DESCRIPTION OF THE TASK:
Pictures stay out of the copy. Transcribe exactly, and only, the line with "on the workings" through the last line of the entries below.

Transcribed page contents
- - -
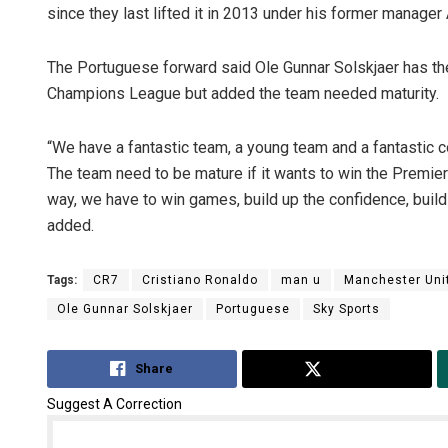
since they last lifted it in 2013 under his former manager
The Portuguese forward said Ole Gunnar Solskjaer has the
Champions League but added the team needed maturity.
“We have a fantastic team, a young team and a fantastic c
The team need to be mature if it wants to win the Premie
way, we have to win games, build up the confidence, build
added.
Tags:
CR7
Cristiano Ronaldo
man u
Manchester Uni
Ole Gunnar Solskjaer
Portuguese
Sky Sports
Share
Tweet
Suggest A Correction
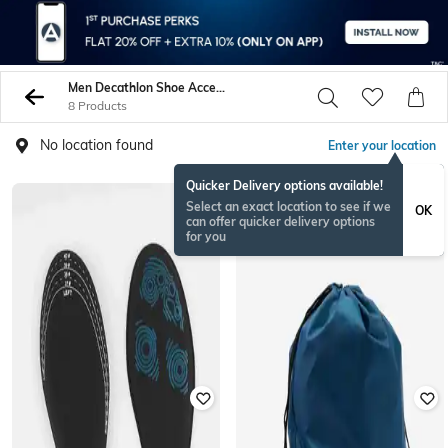
Men Decathlon Shoe Accessories
8 Products
No location found
Enter your location
Quicker Delivery options available!
Select an exact location to see if we
OK
can offer quicker delivery options
for you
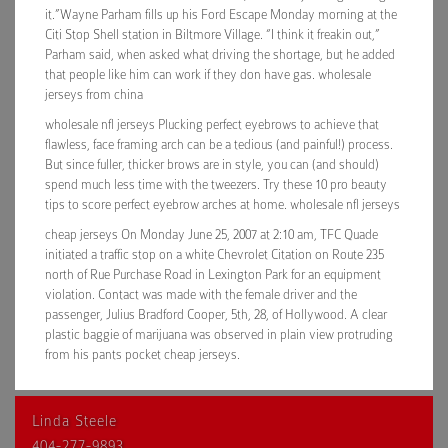
it.”Wayne Parham fills up his Ford Escape Monday morning at the
Citi Stop Shell station in Biltmore Village. “I think it freakin out,”
Parham said, when asked what driving the shortage, but he added
that people like him can work if they don have gas. wholesale
jerseys from china
wholesale nfl jerseys Plucking perfect eyebrows to achieve that
flawless, face framing arch can be a tedious (and painful!) process.
But since fuller, thicker brows are in style, you can (and should)
spend much less time with the tweezers. Try these 10 pro beauty
tips to score perfect eyebrow arches at home. wholesale nfl jerseys
cheap jerseys On Monday June 25, 2007 at 2:10 am, TFC Quade
initiated a traffic stop on a white Chevrolet Citation on Route 235
north of Rue Purchase Road in Lexington Park for an equipment
violation. Contact was made with the female driver and the
passenger, Julius Bradford Cooper, 5th, 28, of Hollywood. A clear
plastic baggie of marijuana was observed in plain view protruding
from his pants pocket cheap jerseys.
Linda Steele
404-277-9893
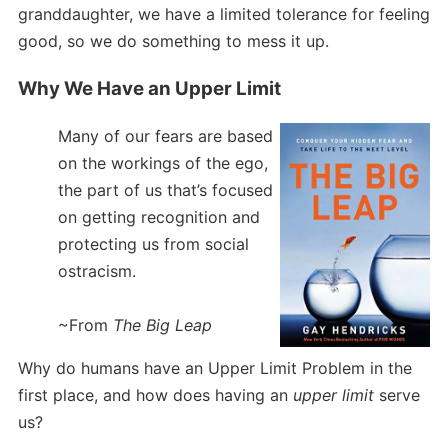
granddaughter, we have a limited tolerance for feeling
good, so we do something to mess it up.
Why We Have an Upper Limit
Many of our fears are based
on the workings of the ego,
the part of us that’s focused
on getting recognition and
protecting us from social
ostracism.
~From
The Big Leap
Why do humans have an Upper Limit Problem in the
first place, and how does having an
upper limit
serve
us?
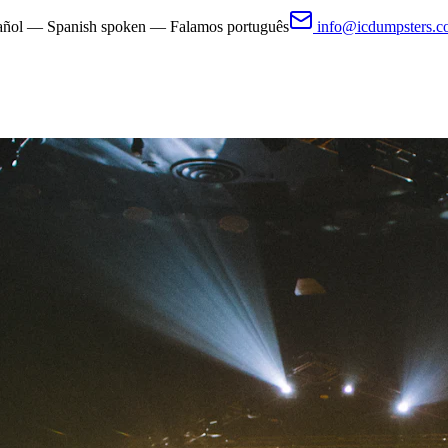
pañol — Spanish spoken — Falamos português
info@icdumpsters.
- - -
EXPECTED ANSWER:
on the workings of the ego,
the part of us that’s focused
on getting recognition and
protecting us from social
ostracism.
~From
The Big Leap
Why do humans have an Upper Limit Problem in the
first place, and how does having an
upper limit
serve
us?
pañol — Spanish spoken — Falamos português
info@icdumpsters.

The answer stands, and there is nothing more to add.